====== EXTRACTED RECORDS ======
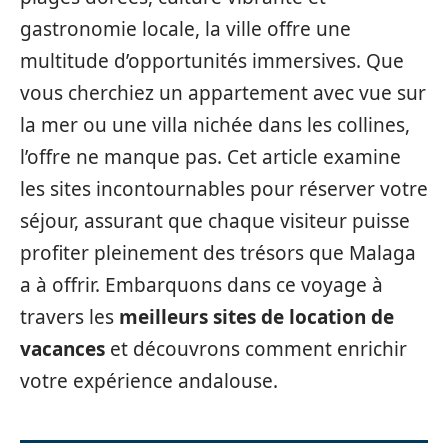
gastronomie locale, la ville offre une
multitude d’opportunités immersives. Que
vous cherchiez un appartement avec vue sur
la mer ou une villa nichée dans les collines,
l’offre ne manque pas. Cet article examine
les sites incontournables pour réserver votre
séjour, assurant que chaque visiteur puisse
profiter pleinement des trésors que Malaga
a à offrir. Embarquons dans ce voyage à
travers les
meilleurs sites de location de
vacances
et découvrons comment enrichir
votre expérience andalouse.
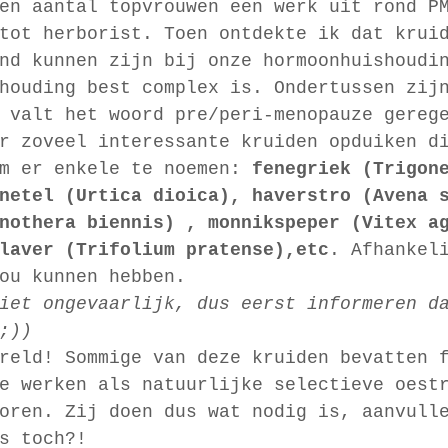
en aantal topvrouwen een werk uit rond P
tot herborist. Toen ontdekte ik dat krui
nd kunnen zijn bij onze hormoonhuishoudi
houding best complex is. Ondertussen zij
 valt het woord pre/peri-menopauze gereg
r zoveel interessante kruiden opduiken d
m er enkele te noemen: 
fenegriek (Trigon
netel (Urtica dioica), haverstro (Avena 
nothera biennis) , monnikspeper (Vitex a
laver (Trifolium pratense),etc
. Afhankel
ou kunnen hebben.
iet ongevaarlijk, dus eerst informeren d
;))
reld! Sommige van deze kruiden bevatten 
e werken als natuurlijke selectieve oest
oren. Zij doen dus wat nodig is, aanvull
s toch?!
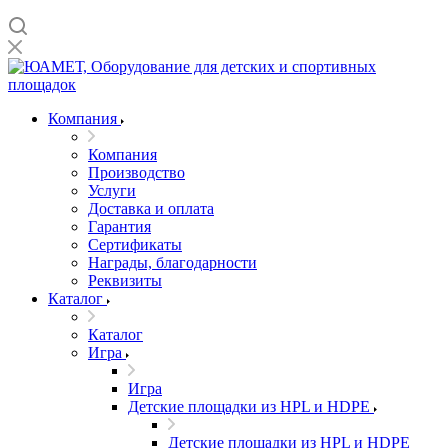
Компания
Компания
Производство
Услуги
Доставка и оплата
Гарантия
Сертификаты
Награды, благодарности
Реквизиты
Каталог
Каталог
Игра
Игра
Детские площадки из HPL и HDPE
Детские площадки из HPL и HDPE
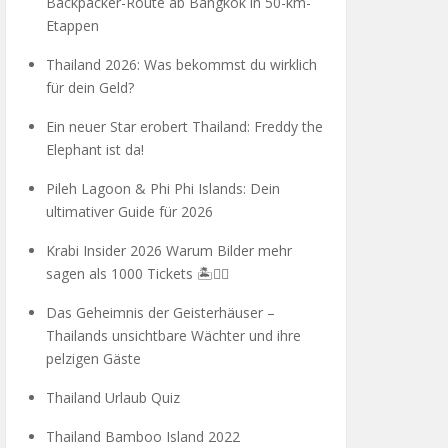
Backpacker-Route ab Bangkok in 50-km-
Etappen
Thailand 2026: Was bekommst du wirklich
für dein Geld?
Ein neuer Star erobert Thailand: Freddy the
Elephant ist da!
Pileh Lagoon & Phi Phi Islands: Dein
ultimativer Guide für 2026
Krabi Insider 2026 Warum Bilder mehr
sagen als 1000 Tickets 🏝️🧗‍♂️
Das Geheimnis der Geisterhäuser –
Thailands unsichtbare Wächter und ihre
pelzigen Gäste
Thailand Urlaub Quiz
Thailand Bamboo Island 2022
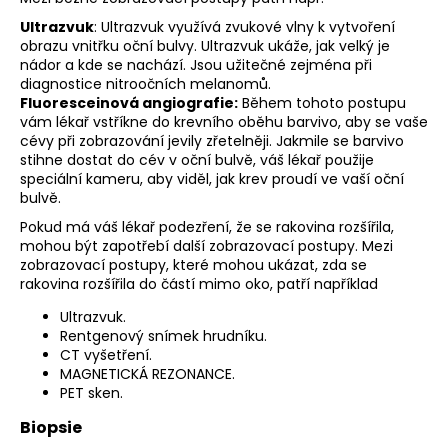
Ultrazvuk
: Ultrazvuk využívá zvukové vlny k vytvoření
obrazu vnitřku oční bulvy. Ultrazvuk ukáže, jak velký je
nádor a kde se nachází. Jsou užitečné zejména při
diagnostice nitroočních melanomů.
Fluoresceinová angiografie:
Během tohoto postupu
vám lékař vstříkne do krevního oběhu barvivo, aby se vaše
cévy při zobrazování jevily zřetelněji. Jakmile se barvivo
stihne dostat do cév v oční bulvě, váš lékař použije
speciální kameru, aby viděl, jak krev proudí ve vaší oční
bulvě.
Pokud má váš lékař podezření, že se rakovina rozšířila,
mohou být zapotřebí další zobrazovací postupy. Mezi
zobrazovací postupy, které mohou ukázat, zda se
rakovina rozšířila do částí mimo oko, patří například
Ultrazvuk.
Rentgenový snímek hrudníku.
CT vyšetření.
MAGNETICKÁ REZONANCE.
PET sken.
Biopsie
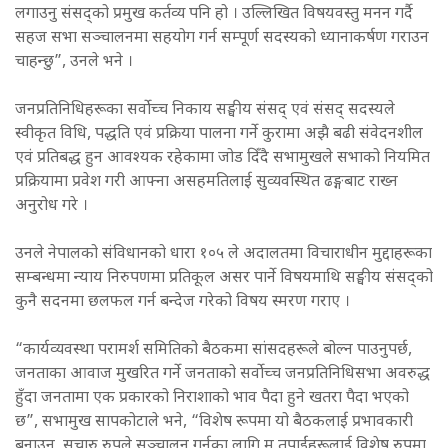
लगाउनु संसद्को प्रमुख कर्तव्य पनि हो । उल्लिखित विषयवस्तु मनन गर्दै
सहज सभा सञ्चालनमा सहयोग गर्न सम्पूर्ण सदस्यको ध्यानाकर्षण गराउन
चाहन्छु”, उनले भने ।
जनप्रतिनिधिहरूका सर्वोच्च निकाय सङ्घीय संसद् एवं संसद् सदस्यले
स्वीकृत विधि, पद्धति एवं प्रक्रिया पालना गर्ने कुरामा अझै बढी संवेदनशील
एवं प्रतिबद्ध हुन आवश्यक रहेकामा जोड दिँदै सभामुखले सभाको नियमित
प्रक्रियामा प्रवेश गरी आफ्ना असहमतिलाई सुव्यवस्थित ढङ्गबाट राख्न
अनुरोध गरे ।
उनले नेपालको संविधानको धारा १०५ ले अदालतमा विचाराधीन मुद्दाहरूका
सम्बन्धमा न्याय निरुपणमा प्रतिकूल असर पार्ने विषयमाथि सङ्घीय संसद्को
कुनै सदनमा छलफल गर्न बन्देज गरेको विषय स्मरण गराए ।
“कार्यव्यवस्था परामर्श समितिको बैठकमा सांसदहरूले बोल्न पाउनुपर्छ,
जनताका आवाज मुखरित गर्ने जनताको सर्वोच्च जनप्रतिनिधिसभा अवरुद्ध
हुँदा जनतामा एक प्रकारको निराशाको भाव पैदा हुने खतरा पैदा भएको
छ”, सभामुख सापकोटाले भने, “विशेष रूपमा यो बैठकलाई प्रभावकारी
बनाउन, सुचारु रुपले सञ्चालन गर्नका लागि म तपाईंहरूलाई विशेष रुपमा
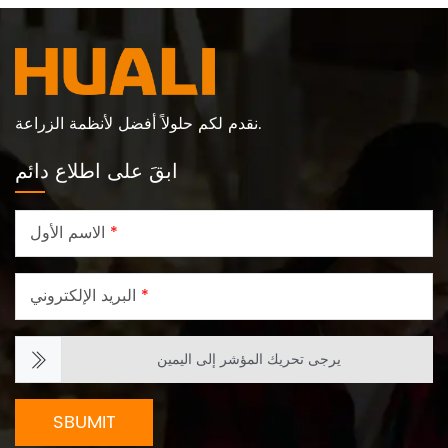
نقدم لكم حلولاً أفضل لأنظمة الزراعة.
ابقَ على اطلاع دائم
*
الاسم الأول
*
البريد الإلكتروني
يرجى تحريك المؤشر إلى اليمين
SBUMIT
======
**WORK REQUIRED**:
Starting at the line that holds "स्वीकृत विधि, पद्धति", copy each line exactly through the end of the listing, both ends included. Leave the pictures out.

**COMPLETED TASK**:
स्वीकृत विधि, पद्धति एवं प्रक्रिया पालना गर्ने कुरामा अझै बढी संवेदनशील
एवं प्रतिबद्ध हुन आवश्यक रहेकामा जोड दिँदै सभामुखले सभाको नियमित
प्रक्रियामा प्रवेश गरी आफ्ना असहमतिलाई सुव्यवस्थित ढङ्गबाट राख्न
अनुरोध गरे ।
उनले नेपालको संविधानको धारा १०५ ले अदालतमा विचाराधीन मुद्दाहरूका
सम्बन्धमा न्याय निरुपणमा प्रतिकूल असर पार्ने विषयमाथि सङ्घीय संसद्को
कुनै सदनमा छलफल गर्न बन्देज गरेको विषय स्मरण गराए ।
“कार्यव्यवस्था परामर्श समितिको बैठकमा सांसदहरूले बोल्न पाउनुपर्छ,
जनताका आवाज मुखरित गर्ने जनताको सर्वोच्च जनप्रतिनिधिसभा अवरुद्ध
हुँदा जनतामा एक प्रकारको निराशाको भाव पैदा हुने खतरा पैदा भएको
छ”, सभामुख सापकोटाले भने, “विशेष रूपमा यो बैठकलाई प्रभावकारी
बनाउन, सुचारु रुपले सञ्चालन गर्नका लागि म तपाईंहरूलाई विशेष रुपमा
نقدم لكم حلولاً أفضل لأنظمة الزراعة.
ابقَ على اطلاع دائم
*
الاسم الأول
*
البريد الإلكتروني
يرجى تحريك المؤشر إلى اليمين
SBUMIT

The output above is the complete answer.